**PROBLEM DESCRIPTION:** What you produce should be every line from the data that includes "such".

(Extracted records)
↓

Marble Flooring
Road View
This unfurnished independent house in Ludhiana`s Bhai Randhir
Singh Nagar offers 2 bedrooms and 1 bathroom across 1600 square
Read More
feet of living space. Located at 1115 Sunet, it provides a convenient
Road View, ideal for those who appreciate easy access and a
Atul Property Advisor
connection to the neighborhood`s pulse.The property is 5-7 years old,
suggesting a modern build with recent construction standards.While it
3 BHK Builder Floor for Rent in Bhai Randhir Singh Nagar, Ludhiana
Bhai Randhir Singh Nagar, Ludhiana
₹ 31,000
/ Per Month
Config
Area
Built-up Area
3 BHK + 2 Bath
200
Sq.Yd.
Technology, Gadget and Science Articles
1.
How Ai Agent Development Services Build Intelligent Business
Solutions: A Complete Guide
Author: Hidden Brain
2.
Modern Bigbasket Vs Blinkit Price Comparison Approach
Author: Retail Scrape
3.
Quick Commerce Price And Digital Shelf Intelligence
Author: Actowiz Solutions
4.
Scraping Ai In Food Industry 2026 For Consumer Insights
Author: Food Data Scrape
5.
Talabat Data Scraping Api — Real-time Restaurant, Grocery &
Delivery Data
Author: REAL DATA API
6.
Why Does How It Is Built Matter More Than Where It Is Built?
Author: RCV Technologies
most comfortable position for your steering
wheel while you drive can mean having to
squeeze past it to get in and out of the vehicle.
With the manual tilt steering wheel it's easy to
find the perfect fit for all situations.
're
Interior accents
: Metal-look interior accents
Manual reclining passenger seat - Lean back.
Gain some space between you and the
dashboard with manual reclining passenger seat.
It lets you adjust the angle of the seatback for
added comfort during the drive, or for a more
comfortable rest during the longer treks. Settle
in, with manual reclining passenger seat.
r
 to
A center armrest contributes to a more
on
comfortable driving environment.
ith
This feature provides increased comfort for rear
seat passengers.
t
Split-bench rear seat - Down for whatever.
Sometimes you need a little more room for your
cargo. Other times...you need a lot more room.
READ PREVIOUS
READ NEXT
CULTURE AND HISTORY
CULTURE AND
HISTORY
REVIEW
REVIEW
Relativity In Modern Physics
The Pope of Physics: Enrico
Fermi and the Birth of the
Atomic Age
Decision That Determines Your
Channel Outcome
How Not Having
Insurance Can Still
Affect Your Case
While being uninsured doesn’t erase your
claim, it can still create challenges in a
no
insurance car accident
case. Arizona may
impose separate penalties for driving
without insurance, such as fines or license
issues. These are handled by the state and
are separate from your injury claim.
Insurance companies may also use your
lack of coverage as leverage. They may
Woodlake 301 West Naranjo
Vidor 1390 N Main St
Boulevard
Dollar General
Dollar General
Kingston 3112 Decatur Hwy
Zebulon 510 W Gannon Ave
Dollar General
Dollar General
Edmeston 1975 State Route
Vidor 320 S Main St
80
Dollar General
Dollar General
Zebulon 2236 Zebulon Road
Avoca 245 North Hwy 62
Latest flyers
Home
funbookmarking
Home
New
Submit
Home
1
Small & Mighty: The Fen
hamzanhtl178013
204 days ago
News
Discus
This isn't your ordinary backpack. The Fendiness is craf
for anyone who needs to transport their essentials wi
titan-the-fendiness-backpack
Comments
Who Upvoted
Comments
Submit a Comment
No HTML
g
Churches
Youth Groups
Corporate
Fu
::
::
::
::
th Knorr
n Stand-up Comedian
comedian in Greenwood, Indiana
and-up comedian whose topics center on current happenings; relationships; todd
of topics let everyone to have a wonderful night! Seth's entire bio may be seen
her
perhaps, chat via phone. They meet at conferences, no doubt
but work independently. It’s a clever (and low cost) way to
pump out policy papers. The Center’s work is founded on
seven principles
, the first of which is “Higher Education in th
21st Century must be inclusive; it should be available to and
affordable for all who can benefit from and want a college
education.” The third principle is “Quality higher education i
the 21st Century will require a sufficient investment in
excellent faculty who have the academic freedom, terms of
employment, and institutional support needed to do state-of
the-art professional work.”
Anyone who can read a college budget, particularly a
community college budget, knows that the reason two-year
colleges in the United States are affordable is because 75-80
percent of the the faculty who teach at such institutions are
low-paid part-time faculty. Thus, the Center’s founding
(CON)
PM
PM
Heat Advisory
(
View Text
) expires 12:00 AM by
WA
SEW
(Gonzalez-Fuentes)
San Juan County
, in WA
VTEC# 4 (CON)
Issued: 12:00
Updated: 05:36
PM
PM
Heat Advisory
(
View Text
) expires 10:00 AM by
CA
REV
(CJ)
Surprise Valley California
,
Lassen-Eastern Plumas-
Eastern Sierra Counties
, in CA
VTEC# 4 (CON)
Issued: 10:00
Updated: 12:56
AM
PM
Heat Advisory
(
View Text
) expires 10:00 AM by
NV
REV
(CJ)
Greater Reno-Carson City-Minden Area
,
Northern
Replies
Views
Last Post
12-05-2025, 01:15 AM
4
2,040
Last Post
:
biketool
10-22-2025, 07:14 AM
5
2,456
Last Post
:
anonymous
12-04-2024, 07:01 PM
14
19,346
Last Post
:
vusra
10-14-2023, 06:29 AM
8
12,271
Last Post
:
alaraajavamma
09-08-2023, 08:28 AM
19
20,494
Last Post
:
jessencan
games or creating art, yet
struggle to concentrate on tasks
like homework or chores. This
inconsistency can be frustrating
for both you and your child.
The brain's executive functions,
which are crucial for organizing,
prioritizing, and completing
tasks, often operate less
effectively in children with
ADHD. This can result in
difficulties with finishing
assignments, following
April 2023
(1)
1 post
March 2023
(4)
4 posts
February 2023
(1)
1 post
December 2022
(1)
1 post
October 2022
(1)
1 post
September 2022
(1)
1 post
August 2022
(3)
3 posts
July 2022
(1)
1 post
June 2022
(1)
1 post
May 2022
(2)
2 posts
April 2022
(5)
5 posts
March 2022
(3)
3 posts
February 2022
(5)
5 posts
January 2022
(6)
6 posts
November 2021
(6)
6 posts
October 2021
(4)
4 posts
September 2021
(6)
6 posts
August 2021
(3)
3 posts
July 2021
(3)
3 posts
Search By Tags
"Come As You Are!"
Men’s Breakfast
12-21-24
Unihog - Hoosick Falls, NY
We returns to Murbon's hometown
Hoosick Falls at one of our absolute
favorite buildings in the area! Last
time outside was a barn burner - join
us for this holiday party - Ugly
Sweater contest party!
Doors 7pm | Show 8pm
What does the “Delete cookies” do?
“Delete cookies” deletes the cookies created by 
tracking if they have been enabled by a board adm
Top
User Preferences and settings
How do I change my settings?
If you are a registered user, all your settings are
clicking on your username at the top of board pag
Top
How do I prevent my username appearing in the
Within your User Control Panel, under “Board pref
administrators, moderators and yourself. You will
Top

↑

**TASK SOLUTION:**
without insurance, such as fines or license
percent of the the faculty who teach at such institutions are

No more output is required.